Andrew Walkingshaw – *sketching* data by creating simple query interfaces based on structured data repositories. Had similarities to the Bricks framework. Generated quite a discussion around how and who should be marking up the content. I liked one of Tim O’Reilly’s comments *you need to create the context for a set of interactions* and then gave an example of not just asking parents to contribute to a wiki about baseball games, rather provide them with a system that has all the structure of the little league games, info on who is playing when etc, and then *allow* the parents to upload information such as commentary, photos, organisational data etc *what ever they choose*. Just sitting and listening to all the real examples being cited had my head racing with ideas that i would love to implement on the internal Arup investment and technical news websites.

Josh Koarer and Jon Durant – Incorporating science into social networks. An interesting conversation around citizen science and Josh’s idea of subscribing to feeds made by / on behalf of animals at your local zoo (I would definately campaign for that – how cool would it be to get rss or twitters from your favourite bear / penguin / lion…) would probably encourage me to return to the zoo more aswell. Really liked Jon’s theme around making the context of science accessible in the built environment. He gave the example of the physical / virtual signposts along the gene-mile in Cambridge. I mentioned the BBC’s coast work and urban tapestries project.

Henry Gee – what is sci fi for? Last and really interesting session. Henry works at Nature and amongst other things is responsible for the future article on the back page – he has been soliciting one page sci fi stories from the scientific community and has been getting them at the rate of one a day – wow. It is not about visions of the future, rather a reflection on our current pre-occupations. His biggest plea was for people to write stories not scenarios…

Other notables / things to look up:

Josh Knauer of MAYA: making sensor nodes for home energy monitoring and on sale at home depot

Sara Winge at O’Reilly (conceived with Tim the FOO camps) loved the DoC cards – copies are in the post!

Ditto with Frank Rijsberman at google.org – amongst other things he was very interested in our 2007 cardsets around water, climate change and the 2008 poverty set.

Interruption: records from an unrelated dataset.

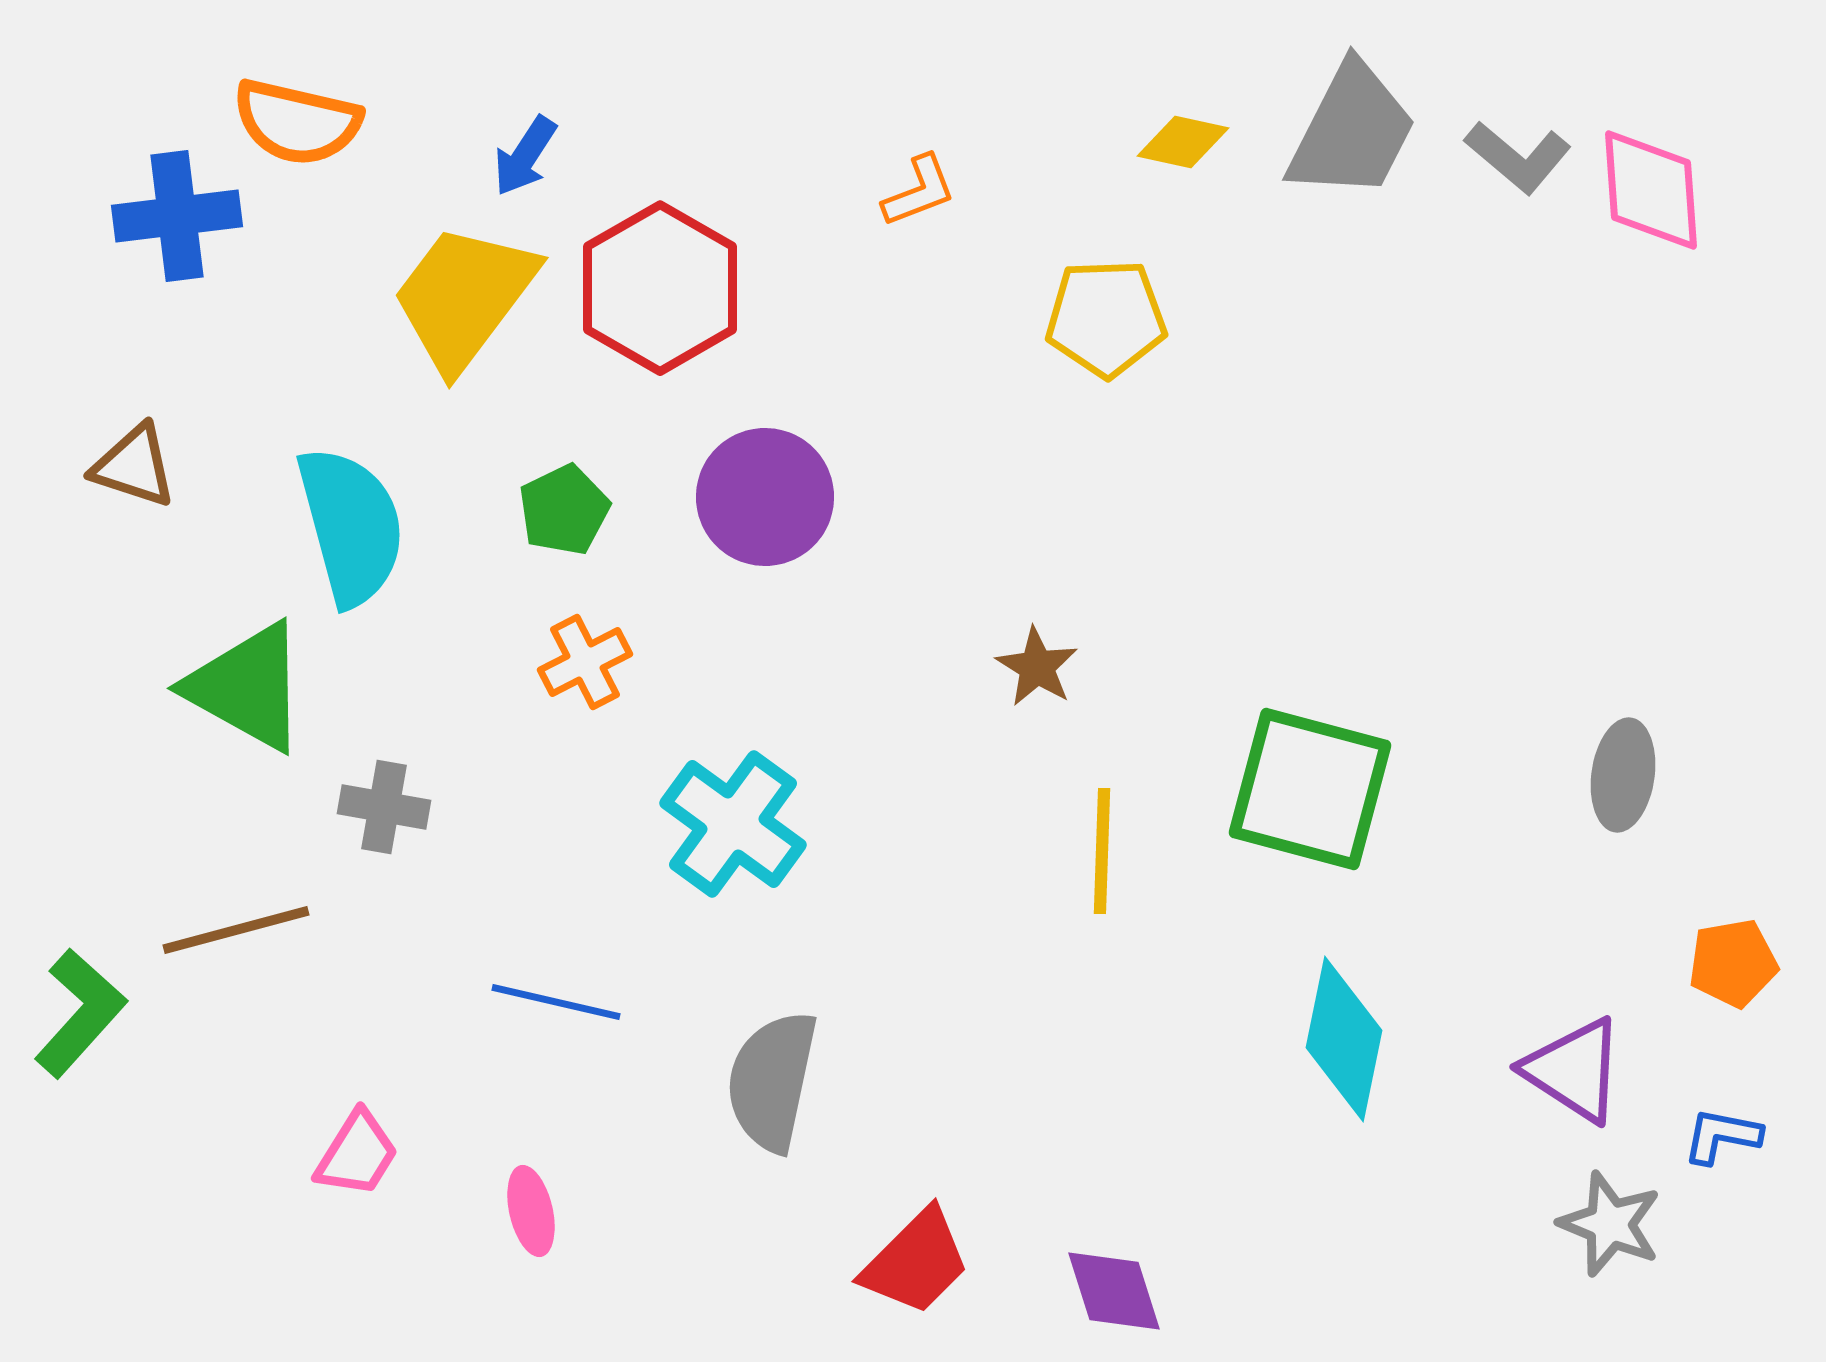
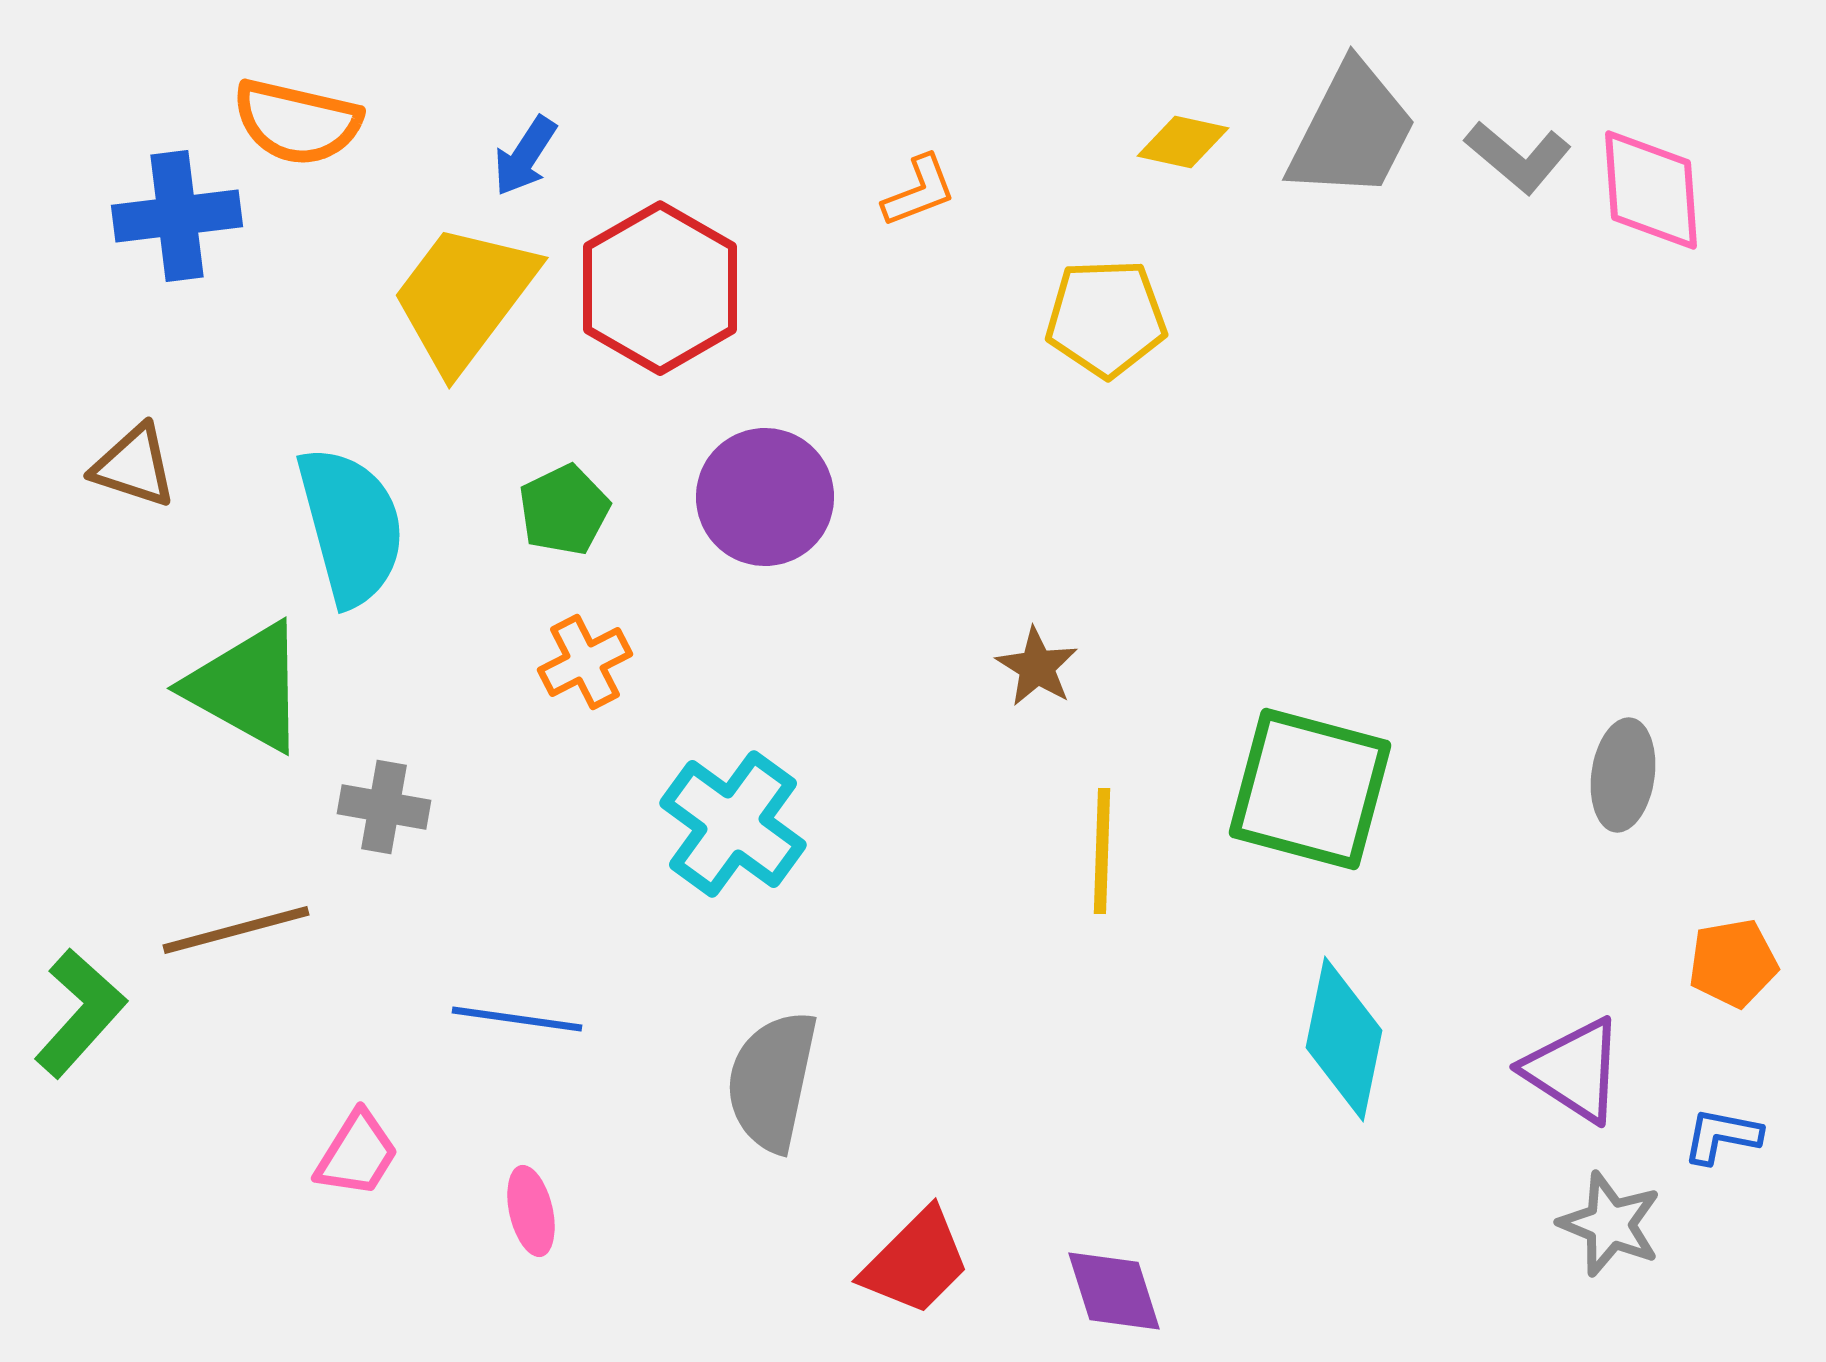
blue line: moved 39 px left, 17 px down; rotated 5 degrees counterclockwise
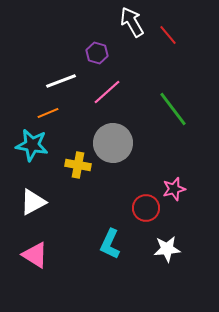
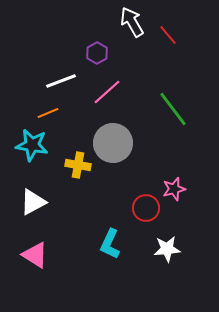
purple hexagon: rotated 15 degrees clockwise
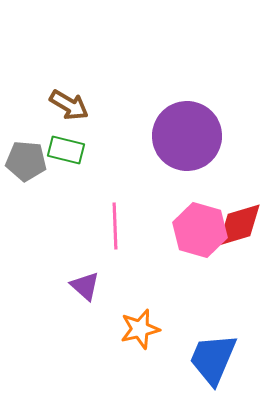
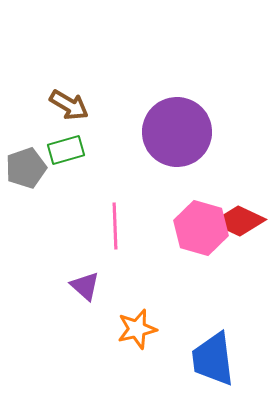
purple circle: moved 10 px left, 4 px up
green rectangle: rotated 30 degrees counterclockwise
gray pentagon: moved 7 px down; rotated 24 degrees counterclockwise
red diamond: moved 4 px up; rotated 42 degrees clockwise
pink hexagon: moved 1 px right, 2 px up
orange star: moved 3 px left
blue trapezoid: rotated 30 degrees counterclockwise
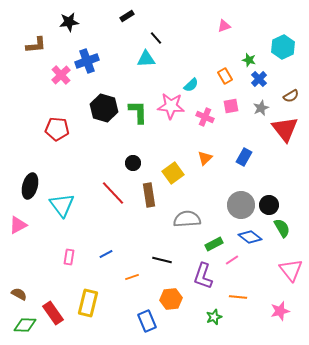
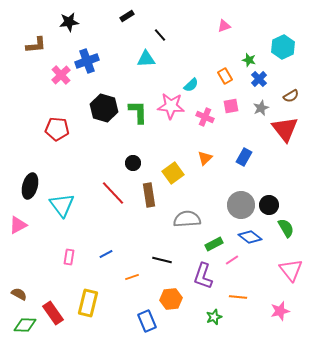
black line at (156, 38): moved 4 px right, 3 px up
green semicircle at (282, 228): moved 4 px right
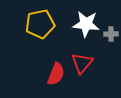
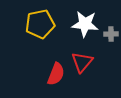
white star: moved 1 px left
red triangle: moved 1 px up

Simon Quellen Field *light tube man* has a cool science toys website

scifoo prototypes on JoVE

Arnab Chatterjee (Shell Amsterdam) interesting work on innovation and gamechanger

Convergence discussion with Denise Caruso and Kim Stanley Robinson. In biotech (DC) how do you assess the risks and how do you *project* 21st century regulation. Risk analysis not cost analysis – see Denise book *intervention* for stories on transgenic food and what the FEA did. Also (KSR) the morph from capitalism to socialism may be occuring due to an increased convergence around economic, social and environmental analysis (see Joseph Schumpeters creative destruction).

Nature scifoo

flickr scifoo

technorati posts and photos

http://www.connotea.org/tag/scifoo

google blog search

and a scifoo facebook group

All in all a fantastic event – many thanks to Tim O’Reilly and the team for the invite.